▶ [TASK OBJECTIVE] From the records below, copy each line that has the word "vynuogynus" in it.

▶ [DATA FOR REVIEW]
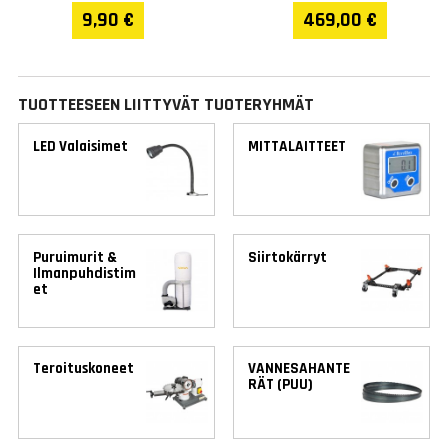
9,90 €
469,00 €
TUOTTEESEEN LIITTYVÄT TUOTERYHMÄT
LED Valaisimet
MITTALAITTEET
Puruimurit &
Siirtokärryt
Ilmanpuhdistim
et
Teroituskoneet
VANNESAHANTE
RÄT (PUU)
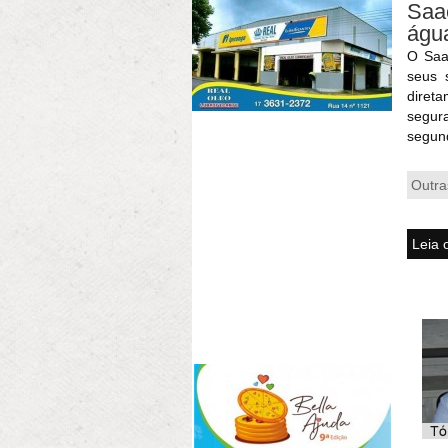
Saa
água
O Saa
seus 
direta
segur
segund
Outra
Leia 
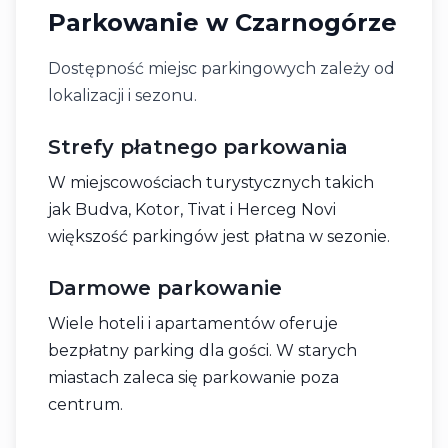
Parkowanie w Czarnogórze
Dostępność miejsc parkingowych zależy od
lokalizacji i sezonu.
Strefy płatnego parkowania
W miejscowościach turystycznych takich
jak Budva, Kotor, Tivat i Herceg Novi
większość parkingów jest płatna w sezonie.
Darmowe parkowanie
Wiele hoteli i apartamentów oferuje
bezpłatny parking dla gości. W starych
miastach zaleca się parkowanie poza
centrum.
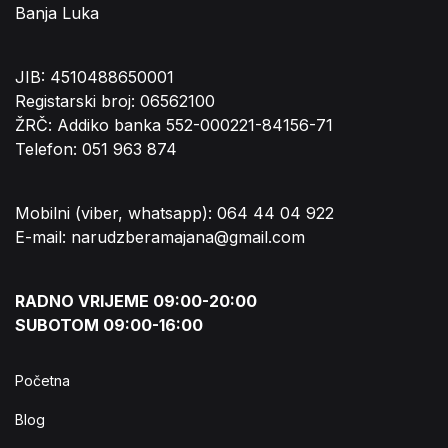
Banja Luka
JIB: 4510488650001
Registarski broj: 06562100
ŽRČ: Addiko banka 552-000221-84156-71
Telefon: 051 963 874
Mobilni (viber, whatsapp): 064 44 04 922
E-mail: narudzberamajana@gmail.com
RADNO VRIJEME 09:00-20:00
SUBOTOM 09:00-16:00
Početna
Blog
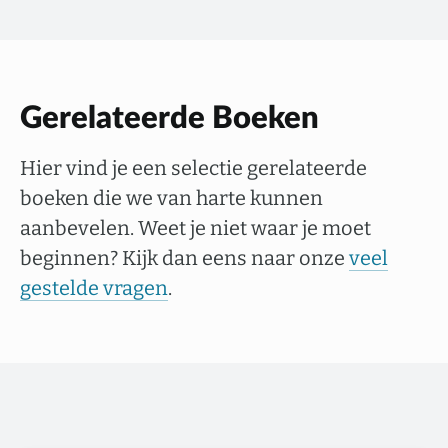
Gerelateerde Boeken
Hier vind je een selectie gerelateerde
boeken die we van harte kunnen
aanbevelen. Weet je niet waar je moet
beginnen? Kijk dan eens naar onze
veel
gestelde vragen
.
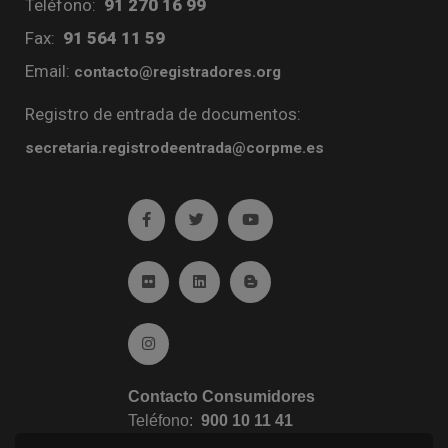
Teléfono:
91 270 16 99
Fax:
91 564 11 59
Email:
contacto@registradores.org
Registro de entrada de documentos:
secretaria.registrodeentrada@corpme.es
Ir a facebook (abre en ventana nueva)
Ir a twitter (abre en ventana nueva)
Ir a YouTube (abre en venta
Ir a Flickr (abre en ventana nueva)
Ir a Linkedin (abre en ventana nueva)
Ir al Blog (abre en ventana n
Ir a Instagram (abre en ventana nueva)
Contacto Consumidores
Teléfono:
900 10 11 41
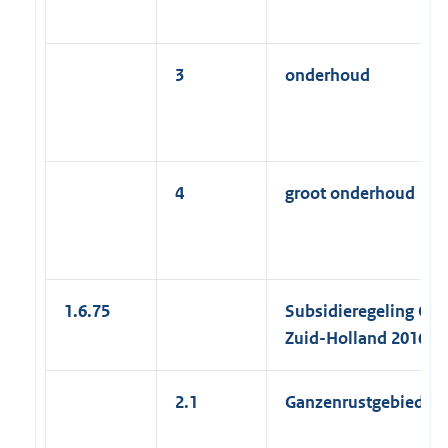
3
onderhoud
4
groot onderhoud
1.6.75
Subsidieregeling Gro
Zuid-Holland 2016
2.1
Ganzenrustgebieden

* * *

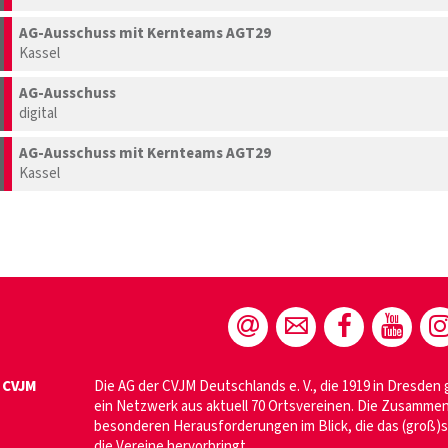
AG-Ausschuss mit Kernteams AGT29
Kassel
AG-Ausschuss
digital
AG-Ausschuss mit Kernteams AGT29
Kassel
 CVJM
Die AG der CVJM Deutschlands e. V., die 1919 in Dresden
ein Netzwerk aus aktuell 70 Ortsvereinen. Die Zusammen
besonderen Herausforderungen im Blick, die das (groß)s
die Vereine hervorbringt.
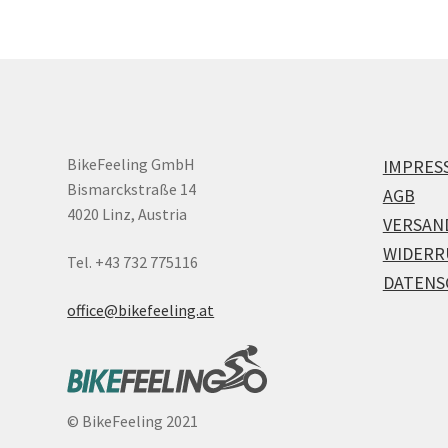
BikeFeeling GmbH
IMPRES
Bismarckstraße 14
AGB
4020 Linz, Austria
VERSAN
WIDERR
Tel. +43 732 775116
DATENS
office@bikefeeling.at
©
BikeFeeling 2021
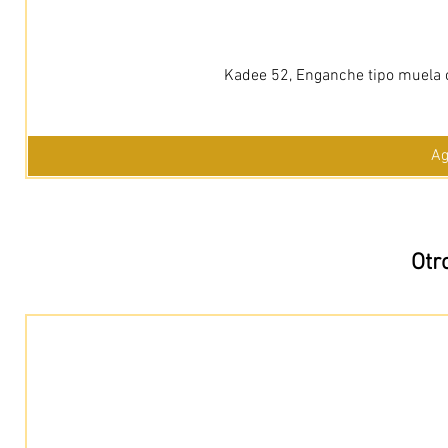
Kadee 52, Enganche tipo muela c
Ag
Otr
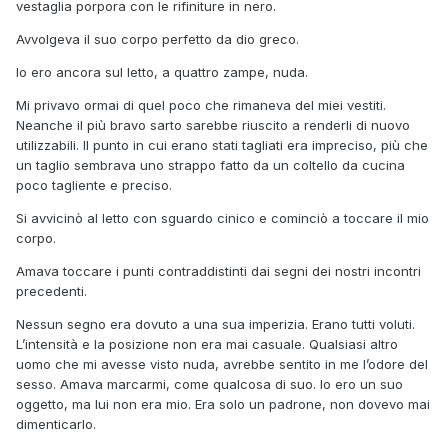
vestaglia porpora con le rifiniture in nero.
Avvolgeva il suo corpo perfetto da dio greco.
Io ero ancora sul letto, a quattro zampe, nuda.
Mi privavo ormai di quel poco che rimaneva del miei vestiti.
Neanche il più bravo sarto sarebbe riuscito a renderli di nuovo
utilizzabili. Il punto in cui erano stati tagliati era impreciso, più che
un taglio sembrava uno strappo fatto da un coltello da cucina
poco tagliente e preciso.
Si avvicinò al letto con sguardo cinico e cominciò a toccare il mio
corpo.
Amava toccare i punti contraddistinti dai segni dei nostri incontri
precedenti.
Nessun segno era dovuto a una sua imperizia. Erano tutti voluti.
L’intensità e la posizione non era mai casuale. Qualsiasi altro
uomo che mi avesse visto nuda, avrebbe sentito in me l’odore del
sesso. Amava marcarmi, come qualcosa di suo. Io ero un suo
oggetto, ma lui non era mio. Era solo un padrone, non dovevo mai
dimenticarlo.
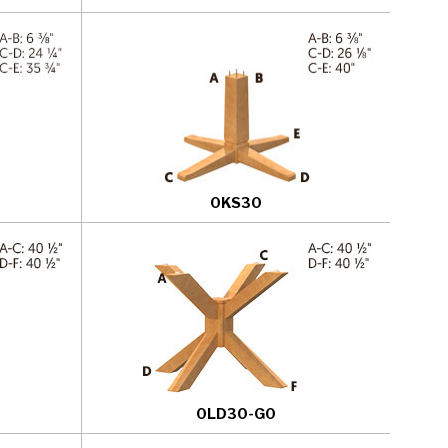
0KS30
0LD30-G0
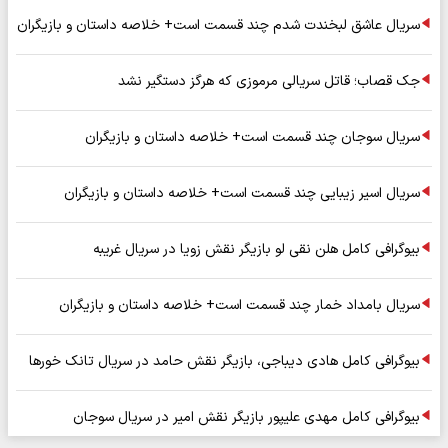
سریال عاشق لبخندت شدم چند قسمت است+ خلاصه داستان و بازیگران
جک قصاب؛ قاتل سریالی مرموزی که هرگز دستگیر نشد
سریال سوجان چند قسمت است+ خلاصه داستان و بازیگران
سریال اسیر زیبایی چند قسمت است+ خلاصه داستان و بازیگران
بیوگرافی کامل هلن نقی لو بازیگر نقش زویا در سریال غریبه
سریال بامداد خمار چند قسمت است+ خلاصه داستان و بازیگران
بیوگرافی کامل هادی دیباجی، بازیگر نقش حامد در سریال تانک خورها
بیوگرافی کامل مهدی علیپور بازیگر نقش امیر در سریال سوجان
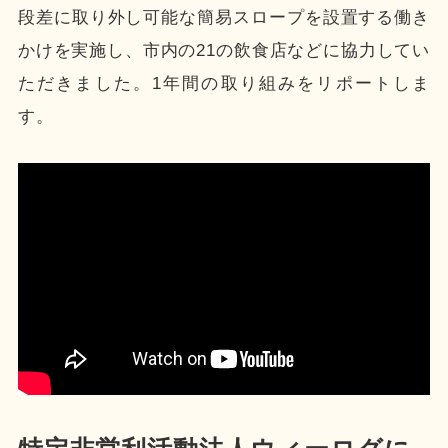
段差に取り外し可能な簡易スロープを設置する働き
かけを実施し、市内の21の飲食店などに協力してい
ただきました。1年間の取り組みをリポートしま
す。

==

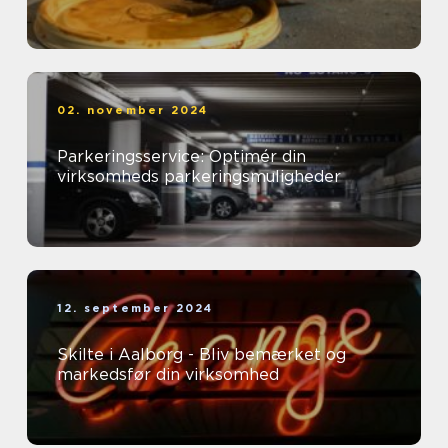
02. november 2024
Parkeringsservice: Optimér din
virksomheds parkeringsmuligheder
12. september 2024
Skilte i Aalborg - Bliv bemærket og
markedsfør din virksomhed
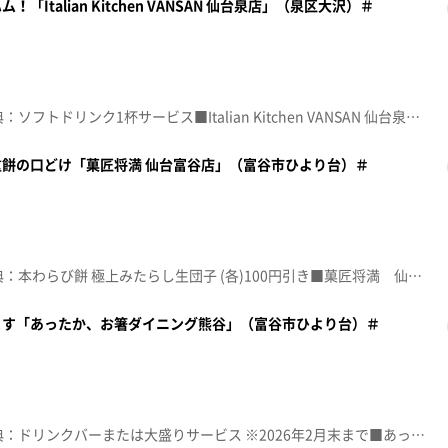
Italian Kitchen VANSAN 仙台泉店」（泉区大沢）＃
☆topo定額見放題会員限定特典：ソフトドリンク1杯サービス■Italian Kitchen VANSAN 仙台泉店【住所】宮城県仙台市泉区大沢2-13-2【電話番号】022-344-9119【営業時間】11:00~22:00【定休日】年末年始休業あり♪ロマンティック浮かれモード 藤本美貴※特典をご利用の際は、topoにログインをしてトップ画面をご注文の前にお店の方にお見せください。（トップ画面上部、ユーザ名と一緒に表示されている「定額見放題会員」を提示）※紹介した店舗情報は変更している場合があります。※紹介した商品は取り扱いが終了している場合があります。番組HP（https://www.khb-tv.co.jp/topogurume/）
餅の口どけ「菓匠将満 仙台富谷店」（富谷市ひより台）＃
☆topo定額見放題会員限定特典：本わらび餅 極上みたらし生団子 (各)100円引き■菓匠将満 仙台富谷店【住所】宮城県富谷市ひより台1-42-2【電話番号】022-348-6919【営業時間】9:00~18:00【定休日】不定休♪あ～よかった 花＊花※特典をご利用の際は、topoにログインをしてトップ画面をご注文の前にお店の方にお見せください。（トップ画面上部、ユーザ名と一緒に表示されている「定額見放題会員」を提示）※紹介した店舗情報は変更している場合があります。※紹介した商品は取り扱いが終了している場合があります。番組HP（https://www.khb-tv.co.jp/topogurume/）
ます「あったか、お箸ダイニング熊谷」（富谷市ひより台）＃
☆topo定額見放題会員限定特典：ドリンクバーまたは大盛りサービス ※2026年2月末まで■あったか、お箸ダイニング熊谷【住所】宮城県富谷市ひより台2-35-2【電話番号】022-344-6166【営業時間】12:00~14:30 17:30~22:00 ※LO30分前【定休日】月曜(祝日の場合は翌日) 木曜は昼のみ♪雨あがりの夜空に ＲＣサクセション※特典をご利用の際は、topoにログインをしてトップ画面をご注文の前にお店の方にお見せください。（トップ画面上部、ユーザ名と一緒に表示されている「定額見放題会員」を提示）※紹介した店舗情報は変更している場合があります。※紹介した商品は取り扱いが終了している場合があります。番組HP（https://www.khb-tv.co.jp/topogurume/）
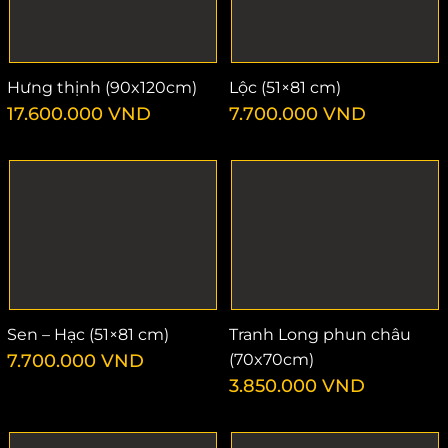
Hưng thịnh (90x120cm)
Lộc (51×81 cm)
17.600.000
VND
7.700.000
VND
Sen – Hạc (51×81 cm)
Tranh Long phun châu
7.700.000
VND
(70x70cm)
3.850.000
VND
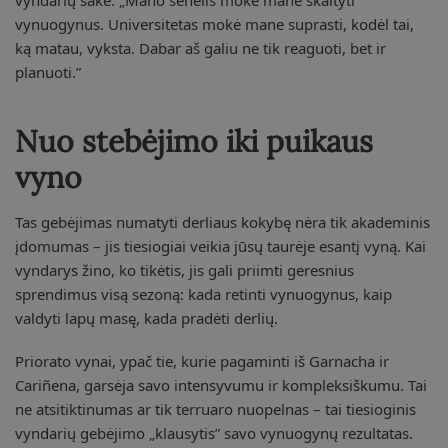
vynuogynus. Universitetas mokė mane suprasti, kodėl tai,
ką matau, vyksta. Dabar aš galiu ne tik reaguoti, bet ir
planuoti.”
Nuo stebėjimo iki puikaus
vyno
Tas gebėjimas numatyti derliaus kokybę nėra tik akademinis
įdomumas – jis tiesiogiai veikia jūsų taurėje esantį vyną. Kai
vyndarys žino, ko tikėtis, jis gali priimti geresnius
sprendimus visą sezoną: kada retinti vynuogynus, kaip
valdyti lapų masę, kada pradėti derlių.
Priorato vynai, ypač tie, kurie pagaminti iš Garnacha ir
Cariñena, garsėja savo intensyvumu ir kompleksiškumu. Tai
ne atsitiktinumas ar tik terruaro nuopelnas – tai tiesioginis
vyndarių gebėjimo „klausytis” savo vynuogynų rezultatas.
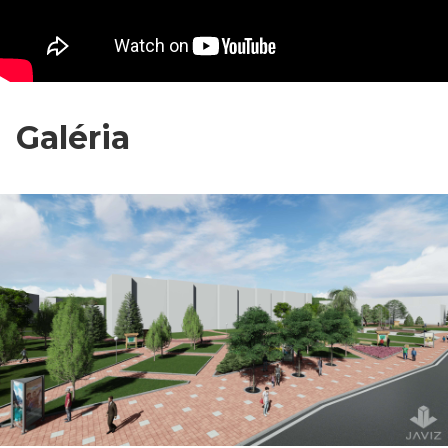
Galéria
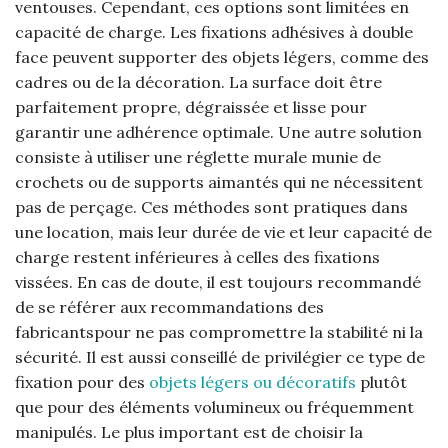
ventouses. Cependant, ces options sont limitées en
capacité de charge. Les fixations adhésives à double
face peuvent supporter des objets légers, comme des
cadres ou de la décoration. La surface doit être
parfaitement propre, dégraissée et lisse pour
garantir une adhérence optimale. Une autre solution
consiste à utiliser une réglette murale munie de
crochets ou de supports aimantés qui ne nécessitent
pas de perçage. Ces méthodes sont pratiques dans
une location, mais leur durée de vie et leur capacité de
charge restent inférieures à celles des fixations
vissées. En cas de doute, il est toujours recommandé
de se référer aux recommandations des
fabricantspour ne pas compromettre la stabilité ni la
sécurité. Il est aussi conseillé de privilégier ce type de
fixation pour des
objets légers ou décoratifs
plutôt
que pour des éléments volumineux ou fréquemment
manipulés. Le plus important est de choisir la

▶ [COMPLETED EXERCISE]
vynuogynus. Universitetas mokė mane suprasti, kodėl tai,
sprendimus visą sezoną: kada retinti vynuogynus, kaip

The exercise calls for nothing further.